Le Bénin est dans le rouge
Le Bénin est objectivement dans le rouge. La crise financière internationale est passée par là. J’écrivais il y a quelques semaines, à propos du virus AH1N1, que venu du Mexique, en Amérique Latine il allait traverser l’Atlantique pour venir s’installer en Afrique. Il y est.Mais nul – ou peu de pays - n’en parle encore. Quand on le découvrira, il aura fait beaucoup de ravages. C’est le même phénomène pour la crise financière internationale ; l’Amérique a injecté des millions de dollars dans son économie pour sauver ses entreprises, pour limiter le chômage. C’est un humoriste qui prétendait que la crise née aux Etats – Unis est provoquée parce que c’est un Noir qui accédait au pouvoir dans ce pays. « Ainsi on aura le loisir de dire que nous sommes incapables ». Peut – être ! Mais ce qui se constate, c’est que cette crise a démontré que la mondialisation est une réalité, car dès que le mal a éclaté en Amérique du Nord il a atteint immédiatement l’Europe et poursuit sa marche… jusqu’où ?...
L’Afrique pensait – peut être naïvement - qu’elle allait échapper. Maintenant elle est là, cette crise, nous qui sommes dépourvus de grandes industries, mais propriétaires de nombreuses matières premières que nous ne pouvons exploiter sans les ressources financières – qui se sont amoindries – des pays du Nord, préoccupés par le sauvetage prioritaire de leurs propres économies. L’Afrique, au grand potentiel déjà en récession.
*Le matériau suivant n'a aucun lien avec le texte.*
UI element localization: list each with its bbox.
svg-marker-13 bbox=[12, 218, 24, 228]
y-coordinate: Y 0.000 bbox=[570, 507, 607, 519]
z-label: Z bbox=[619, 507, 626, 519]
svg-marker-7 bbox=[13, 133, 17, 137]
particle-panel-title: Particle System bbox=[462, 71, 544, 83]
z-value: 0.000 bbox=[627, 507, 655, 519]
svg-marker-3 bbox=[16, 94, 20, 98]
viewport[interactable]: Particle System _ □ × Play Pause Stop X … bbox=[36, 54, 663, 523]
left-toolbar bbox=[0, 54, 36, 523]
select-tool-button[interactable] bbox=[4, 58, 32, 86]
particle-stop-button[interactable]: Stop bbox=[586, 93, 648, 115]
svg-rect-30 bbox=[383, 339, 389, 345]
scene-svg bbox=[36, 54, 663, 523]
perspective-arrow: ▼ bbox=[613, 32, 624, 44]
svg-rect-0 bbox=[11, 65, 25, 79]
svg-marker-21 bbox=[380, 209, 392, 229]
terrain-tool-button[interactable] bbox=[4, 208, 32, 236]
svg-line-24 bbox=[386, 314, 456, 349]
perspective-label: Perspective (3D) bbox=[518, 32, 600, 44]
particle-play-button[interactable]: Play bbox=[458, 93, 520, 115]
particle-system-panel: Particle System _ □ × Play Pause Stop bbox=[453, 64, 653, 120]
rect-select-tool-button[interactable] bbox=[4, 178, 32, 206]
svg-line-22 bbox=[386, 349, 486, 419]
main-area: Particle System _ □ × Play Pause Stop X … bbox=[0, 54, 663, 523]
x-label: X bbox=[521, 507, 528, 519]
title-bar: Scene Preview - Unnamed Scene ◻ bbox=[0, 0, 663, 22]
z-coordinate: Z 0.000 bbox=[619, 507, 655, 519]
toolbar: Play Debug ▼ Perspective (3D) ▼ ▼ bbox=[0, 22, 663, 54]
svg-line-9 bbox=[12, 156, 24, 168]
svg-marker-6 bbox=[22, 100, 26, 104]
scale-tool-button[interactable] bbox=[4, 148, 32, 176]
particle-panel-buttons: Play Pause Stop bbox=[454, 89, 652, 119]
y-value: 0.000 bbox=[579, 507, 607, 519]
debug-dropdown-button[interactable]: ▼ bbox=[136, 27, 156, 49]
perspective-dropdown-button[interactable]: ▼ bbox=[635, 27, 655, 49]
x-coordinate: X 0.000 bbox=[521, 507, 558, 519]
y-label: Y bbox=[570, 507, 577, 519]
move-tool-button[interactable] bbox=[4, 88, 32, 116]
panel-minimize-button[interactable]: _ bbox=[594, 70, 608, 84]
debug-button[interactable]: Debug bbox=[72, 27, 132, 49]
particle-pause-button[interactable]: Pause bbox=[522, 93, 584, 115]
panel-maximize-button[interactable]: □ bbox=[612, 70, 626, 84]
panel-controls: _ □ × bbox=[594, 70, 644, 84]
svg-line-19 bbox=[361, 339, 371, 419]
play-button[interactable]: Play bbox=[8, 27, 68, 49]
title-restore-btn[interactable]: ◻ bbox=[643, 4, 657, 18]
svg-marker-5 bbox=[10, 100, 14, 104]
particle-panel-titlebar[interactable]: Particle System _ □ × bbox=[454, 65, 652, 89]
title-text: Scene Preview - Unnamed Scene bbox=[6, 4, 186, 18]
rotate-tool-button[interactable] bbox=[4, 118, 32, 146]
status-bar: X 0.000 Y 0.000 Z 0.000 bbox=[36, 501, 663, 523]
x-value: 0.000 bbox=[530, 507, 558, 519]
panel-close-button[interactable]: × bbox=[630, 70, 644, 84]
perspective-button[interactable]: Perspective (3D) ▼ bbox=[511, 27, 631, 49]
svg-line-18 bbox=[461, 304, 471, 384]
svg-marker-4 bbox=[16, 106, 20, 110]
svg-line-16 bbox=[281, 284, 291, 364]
L’UEMOA a posé des balises pour nos pays. Mais pendant combien de temps ? Notre économie au Bénin est trop dépendante de son coton ; elle est largement tournée vers l’Est : quand le Nigéria s’enrhume, le Bénin tombe en syncope. De plus la satisfaction des promesses d’un Président débonnaire hypothèque les finances publiques ; en plus l’exploitation des crédits importants accordés à des promoteurs véreux dans le cadre de la conférence de la CEN – SAD a appauvri financièrement le pays ; enfin les grands opérateurs économiques qui se sont enrichis « sauvagement » pendant la période précédente thésaurisent ; à titre des représailles ? Tout cela plombe notre économie, assèche les finances et accentue chez nous la crise financière. Si l’on sait que le Fonds Monétaire International nous a mis en garde contre certains excès en matière de finances publiques, en matière de recrutement dans la fonction publique, que l’Institution dit que la taux de croissance de l’Afrique va être autour de 3% et que le nôtre ne peut être en dessus mais qu’il risque d’être moins alors nous avons intérêt à être exigeants avec nous-mêmes ; aussi bien les dirigeants, qu’ils soient de l’exécutif que du législatif, qu’ils soient du monde syndical, qu’ils soient des opérateurs économiques, qu’ils soient simplement citoyens. Le pays a besoin de travailler et de faire des efforts.
Par ailleurs le gouvernement devrait concevoir des mécanismes : code des investissements, mesures douanières ou fiscales spécifiques pour encourager nos opérateurs économiques à investir dans l’industrie, dans l’agriculture. Il a commencé avec l’homme d’affaires Satchivi ; il devrait poursuivre avec les Adjavon, les Tundé. Il convient de rebuer – en passant - que ce ne sont pas des hommes politiques actifs à la recherche de passeports diplomatiques. Des hommes et femmes d’affaires de ce genre existent qui ont gagné honnêtement leur argent et qui mis dans des conditions idéales pour investir le feront. Les investissements ont besoin d’assurance pour être fructueux ; les investissements n’aiment pas le bruit, la palabre, les sauts d’humeur des syndicalistes. Si l’on sait que la pauvreté augmente chez nous, pendant que la classe des personnes aisées prend de l’expansion par l’augmentation de leurs richesses, que le chômage des jeunes diplômés s’accroît de façon exponentielle le gouvernement a intérêt à amorcer un dialogue franc avec les opérateurs économiques désireux de créer des industries et donc des emplois. Des mesures fiscales souples devront être étudiées suivant le domaine concerné, suivant les emplois envisagés, suivant le montant des investissements, suivant la région où doit être installé l’investissement pour la protection de l’environnement.
Le Président de la République a installé,il y a quelques semaines une Commission Nationale de gestion de la crise financière et économique internationale. Il est urgent que cette commission finisse sa mission, car la crise n’a pas l’air de s’estomper. Elle s’installe et risque d’être de longue durée. Son impact a des chances d’être plus dur et plus durable que la dévaluation que nous avons vécue il y a une quinzaine d’années. Donc il est indispensable que nous anticipions et que la Commission ne se contente pas d’une attitude bureaucratique pour accomplir un travail tant autant bureaucratique.
La gravité de la situation nécessite de préconiser des mesures audacieuses en prenant en compte notre ancrage régional.